After that, Omloop returns to its iconic closing sequence. The Kapelmuur in Geraardsbergen and the Bosberg remain the final major obstacles, before the 13km run in to Ninove, where the winners will be crowned on the Elisabethlaan.
For now, Van der Poel is giving little away, but his preparation is ticking along. He is currently training in Spain around the Costa Blanca, and earlier this week he logged a demanding session of close to five hours on the bike, 157 kilometres, and almost 2,700 metres of climbing. The kind of work that suggests the engine is being primed for a sharp road debut, even if the exact date is still under wraps.
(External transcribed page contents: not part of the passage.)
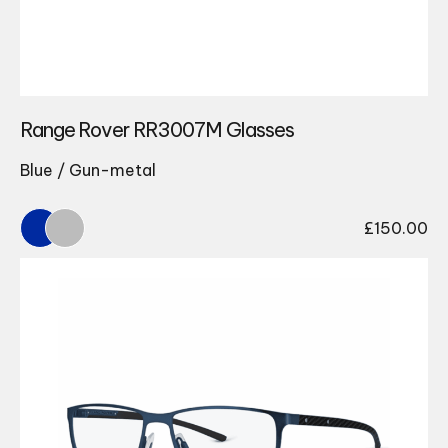
Range Rover RR3007M Glasses
Blue / Gun-metal
£
150.00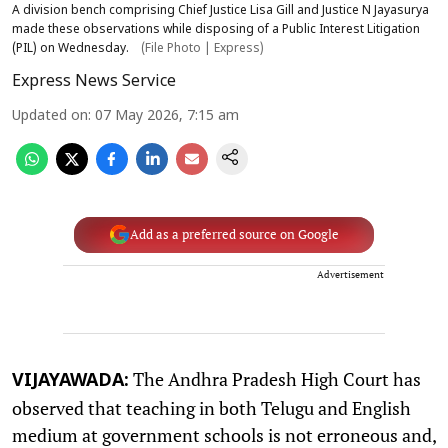
A division bench comprising Chief Justice Lisa Gill and Justice N Jayasurya
made these observations while disposing of a Public Interest Litigation
(PIL) on Wednesday.
(File Photo | Express)
Express News Service
Updated on
:
07 May 2026, 7:15 am
Add as a preferred source on Google
Advertisement
The Andhra Pradesh High Court has
VIJAYAWADA:
observed that teaching in both Telugu and English
medium at government schools is not erroneous and,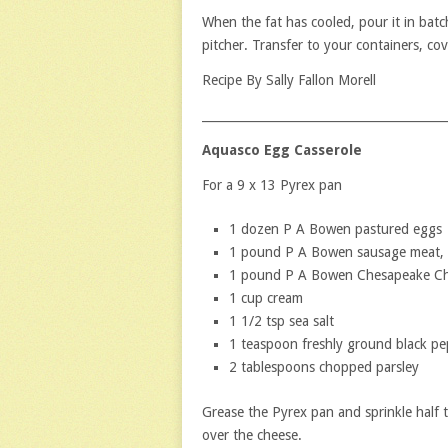
When the fat has cooled, pour it in batc
pitcher. Transfer to your containers, cove
Recipe By Sally Fallon Morell
_________________________________________
Aquasco Egg Casserole
For a 9 x 13 Pyrex pan
1 dozen P A Bowen pastured eggs
1 pound P A Bowen sausage meat,
1 pound P A Bowen Chesapeake Ch
1 cup cream
1 1/2 tsp sea salt
1 teaspoon freshly ground black pe
2 tablespoons chopped parsley
Grease the Pyrex pan and sprinkle half
over the cheese.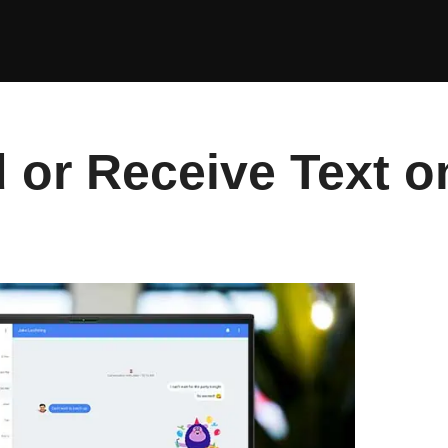
 or Receive Text o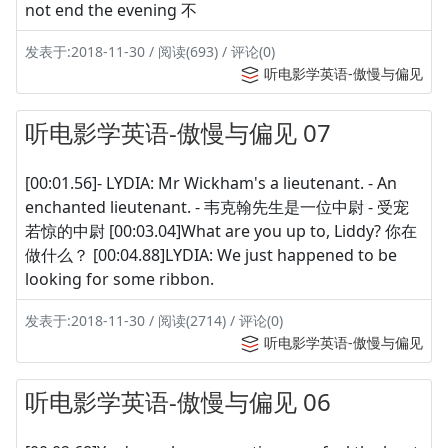
not end the evening 不
发表于:2018-11-30 / 阅读(693) / 评论(0)
听电影学英语-傲慢与偏见
听电影学英语-傲慢与偏见 07
[00:01.56]- LYDIA: Mr Wickham's a lieutenant. - An
enchanted lieutenant. - 韦克翰先生是一位中尉 - 受宠
若惊的中尉 [00:03.04]What are you up to, Liddy? 你在
做什么？ [00:04.88]LYDIA: We just happened to be
looking for some ribbon.
发表于:2018-11-30 / 阅读(2714) / 评论(0)
听电影学英语-傲慢与偏见
听电影学英语-傲慢与偏见 06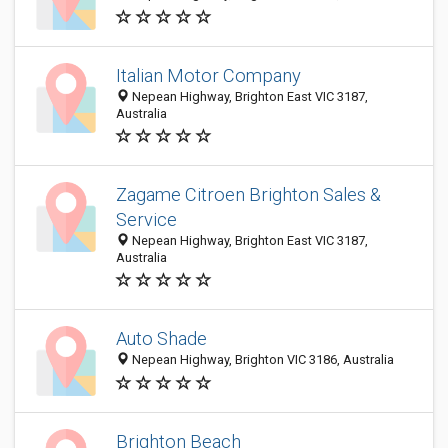
Italian Motor Company
Nepean Highway, Brighton East VIC 3187,
Australia
Zagame Citroen Brighton Sales &
Service
Nepean Highway, Brighton East VIC 3187,
Australia
Auto Shade
Nepean Highway, Brighton VIC 3186, Australia
Brighton Beach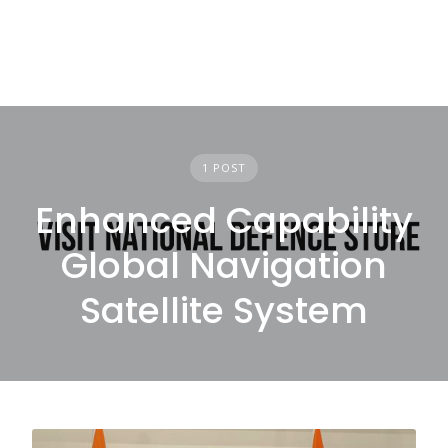
1 POST
Enhanced Capability
Global Navigation
Satellite System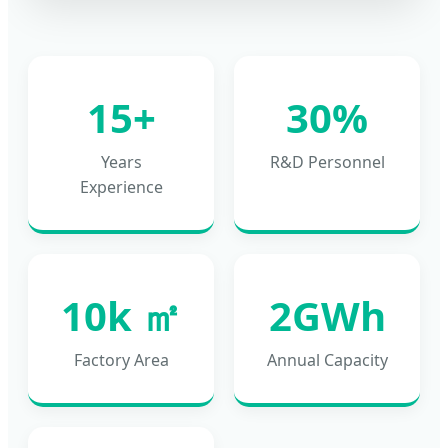
15+
30%
Years
R&D Personnel
Experience
10k ㎡
2GWh
Factory Area
Annual Capacity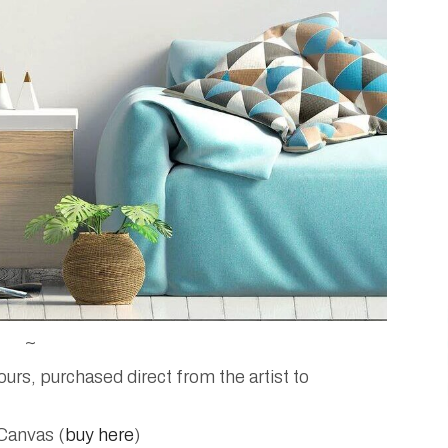
~
rs, purchased direct from the artist to
Canvas (
buy here
)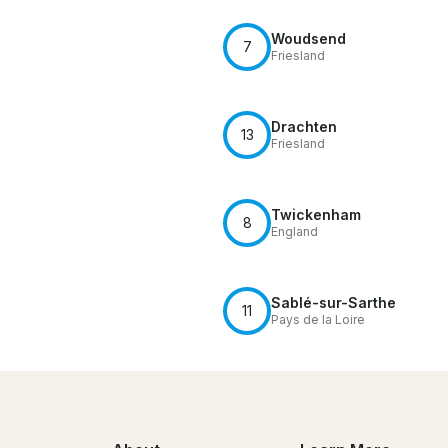
Woudsend
7
Friesland
Drachten
13
Friesland
Twickenham
8
England
Sablé-sur-Sarthe
11
Pays de la Loire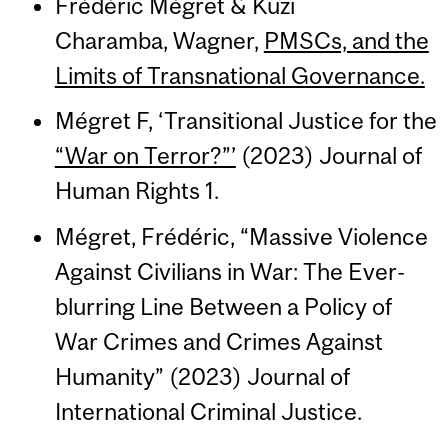
Frédéric Mégret & Kuzi
Charamba, Wagner,
PMSCs, and the
Limits of Transnational Governance.
Mégret F, ‘Transitional Justice for the
“War on Terror?”’
(2023) Journal of
Human Rights 1.
Mégret, Frédéric, “Massive Violence
Against Civilians in War: The Ever-
blurring Line Between a Policy of
War Crimes and Crimes Against
Humanity” (2023) Journal of
International Criminal Justice.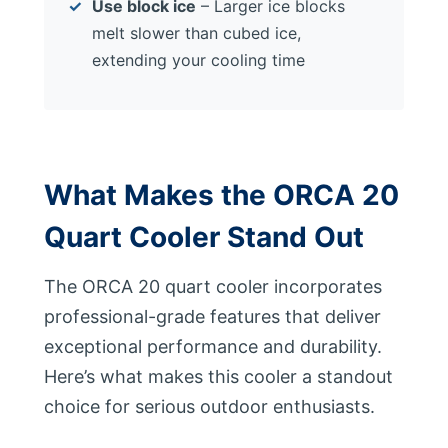
Use block ice
– Larger ice blocks
melt slower than cubed ice,
extending your cooling time
What Makes the ORCA 20
Quart Cooler Stand Out
The ORCA 20 quart cooler incorporates
professional-grade features that deliver
exceptional performance and durability.
Here’s what makes this cooler a standout
choice for serious outdoor enthusiasts.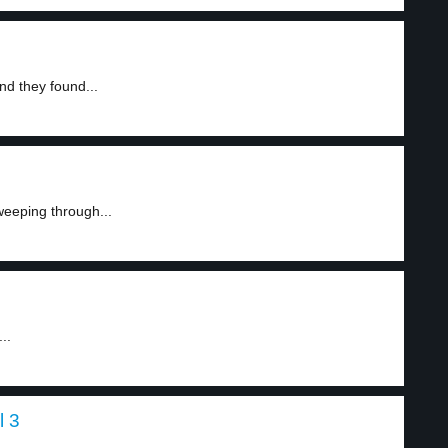
nd they found...
weeping through...
..
l 3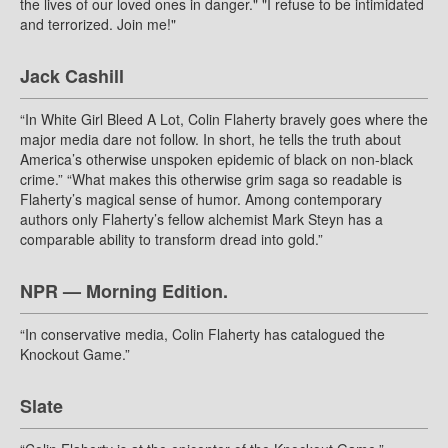
the lives of our loved ones in danger." "I refuse to be intimidated
and terrorized. Join me!"
Jack Cashill
“In White Girl Bleed A Lot, Colin Flaherty bravely goes where the
major media dare not follow. In short, he tells the truth about
America’s otherwise unspoken epidemic of black on non-black
crime.” “What makes this otherwise grim saga so readable is
Flaherty’s magical sense of humor. Among contemporary
authors only Flaherty’s fellow alchemist Mark Steyn has a
comparable ability to transform dread into gold.”
NPR — Morning Edition.
“In conservative media, Colin Flaherty has catalogued the
Knockout Game.”
Slate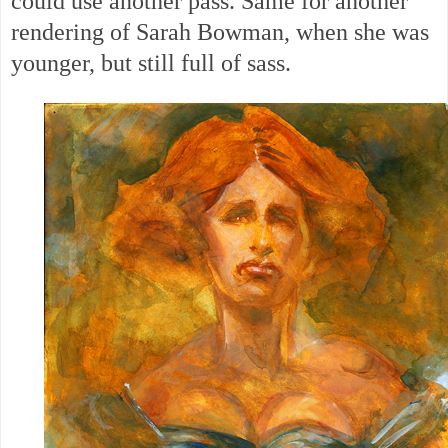
could use another pass. Same for another
rendering of Sarah Bowman, when she was
younger, but still full of sass.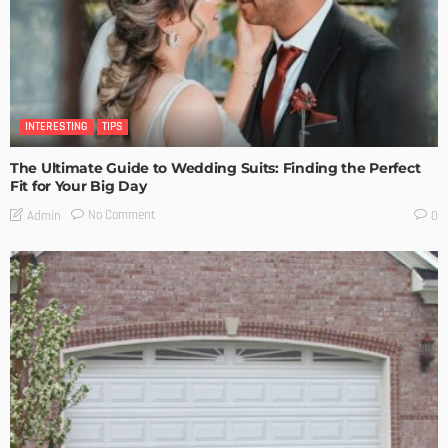
INTERESTING
TIPS
The Ultimate Guide to Wedding Suits: Finding the Perfect
Fit for Your Big Day
No Comment
Admin
0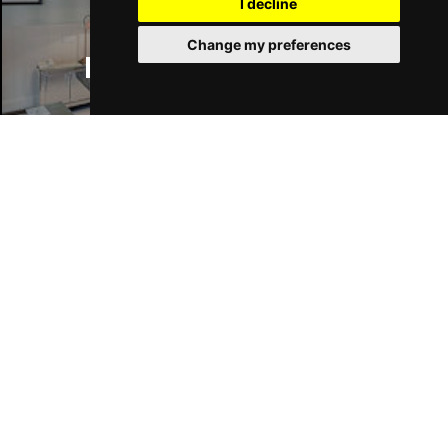
I decline
Change my preferences
Manchester Hotels
Join Our Free Mailing List
SUBMIT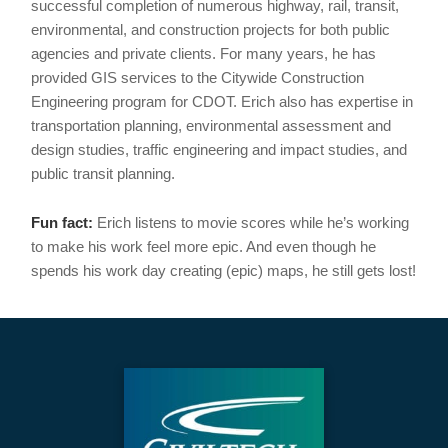
successful completion of numerous highway, rail, transit,
environmental, and construction projects for both public
agencies and private clients. For many years, he has
provided GIS services to the Citywide Construction
Engineering program for CDOT. Erich also has expertise in
transportation planning, environmental assessment and
design studies, traffic engineering and impact studies, and
public transit planning.
Fun fact:
Erich listens to movie scores while he’s working
to make his work feel more epic. And even though he
spends his work day creating (epic) maps, he still gets lost!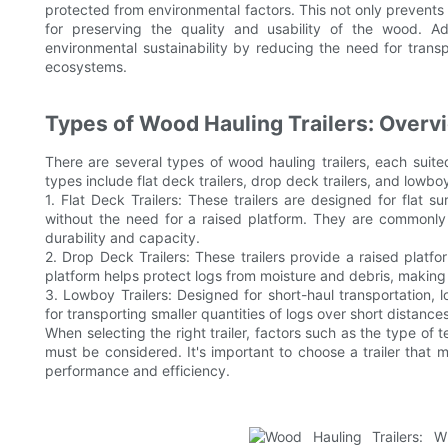
protected from environmental factors. This not only prevents 
for preserving the quality and usability of the wood. Add
environmental sustainability by reducing the need for trans
ecosystems.
Types of Wood Hauling Trailers: Overvi
There are several types of wood hauling trailers, each sui
types include flat deck trailers, drop deck trailers, and lowb
1. Flat Deck Trailers: These trailers are designed for flat s
without the need for a raised platform. They are commonly 
durability and capacity.
2. Drop Deck Trailers: These trailers provide a raised platfo
platform helps protect logs from moisture and debris, making
3. Lowboy Trailers: Designed for short-haul transportation, l
for transporting smaller quantities of logs over short distanc
When selecting the right trailer, factors such as the type of 
must be considered. It's important to choose a trailer that 
performance and efficiency.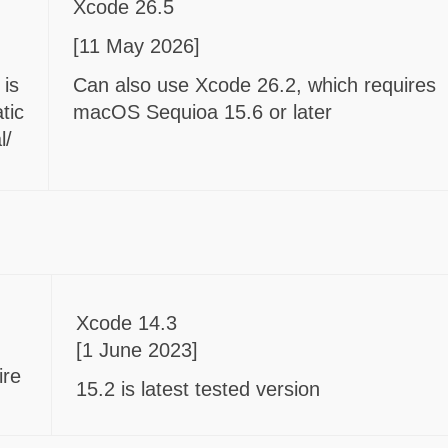
Xcode 26.5
[11 May 2026]
 is
Can also use Xcode 26.2, which requires
tic
macOS Sequioa 15.6 or later
l/
Xcode 14.3
[1 June 2023]
ire
15.2 is latest tested version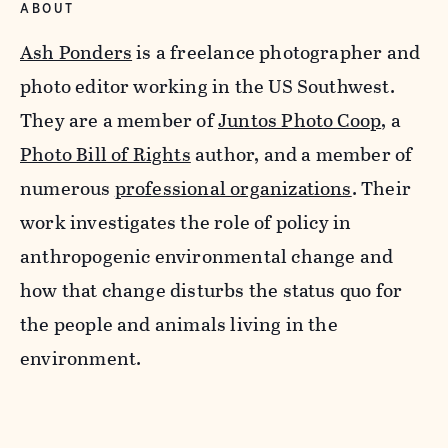
ABOUT
Ash Ponders
is a freelance photographer and
photo editor working in the US Southwest.
They are a member of
Juntos Photo Coop
, a
Photo Bill of Rights
author, and a member of
numerous
professional organizations
. Their
work investigates the role of policy in
anthropogenic environmental change and
how that change disturbs the status quo for
the people and animals living in the
environment.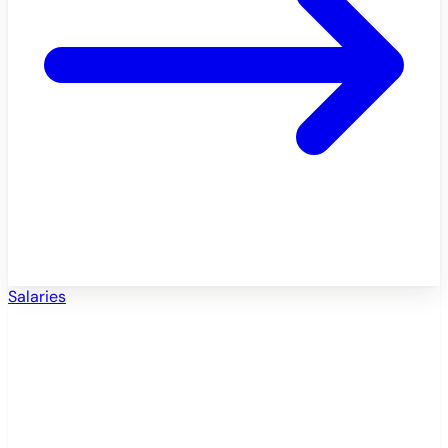
Salaries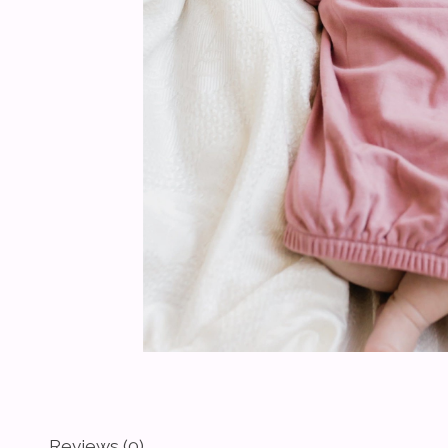
Reviews (0)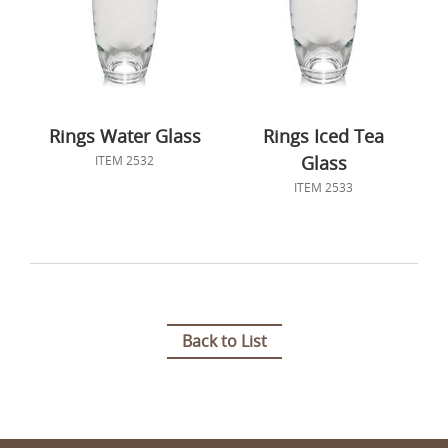
Rings Water Glass
Rings Iced Tea
Glass
ITEM 2532
ITEM 2533
Back to List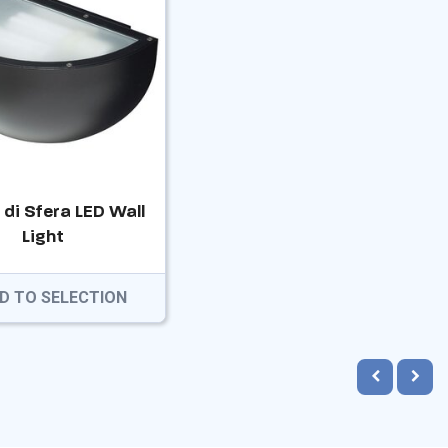
 di Sfera LED Wall
Light
D TO SELECTION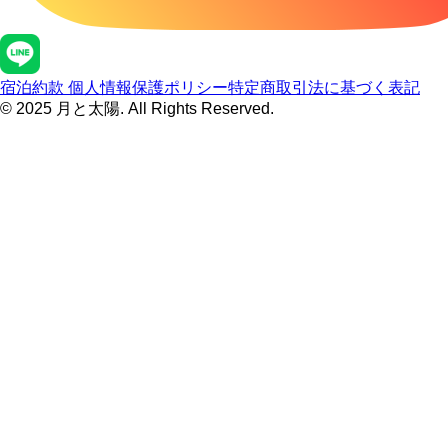
宿泊約款
個人情報保護ポリシー
特定商取引法に基づく表記
© 2025 月と太陽. All Rights Reserved.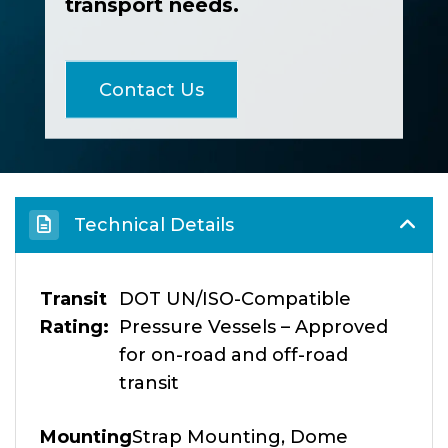
transport needs.
Contact Us
Technical Details
Transit
DOT UN/ISO-Compatible
Rating
Pressure Vessels – Approved
for on-road and off-road
transit
Mounting
Strap Mounting, Dome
Inside Alpecin Premier Tech, the door is clearly open. Speaking to Wieler Revue earlier this month, team manager Christoph Roodhooft said he would wholeheartedly welcome Van der Poel on the start line: “Last year he was very clear that he didn’t want to do Opening Weekend. I was disappointed, because the weekend is important for a Belgian team. A few days later he won Le Samyn with ease, but in the weekend of Omloop and Kuurne he was already very good.”
If Van der Poel does decide to make his Omloop Het Nieuwsblad debut, he will not only line up alongside Pidcock, Van Aert and De Lie, but face a deeper field of heavy hitters too. The provisional start list also includes Biniam Girmay, Matthew Brennan, Christophe Laporte, Tim Wellens and Paul Magnier.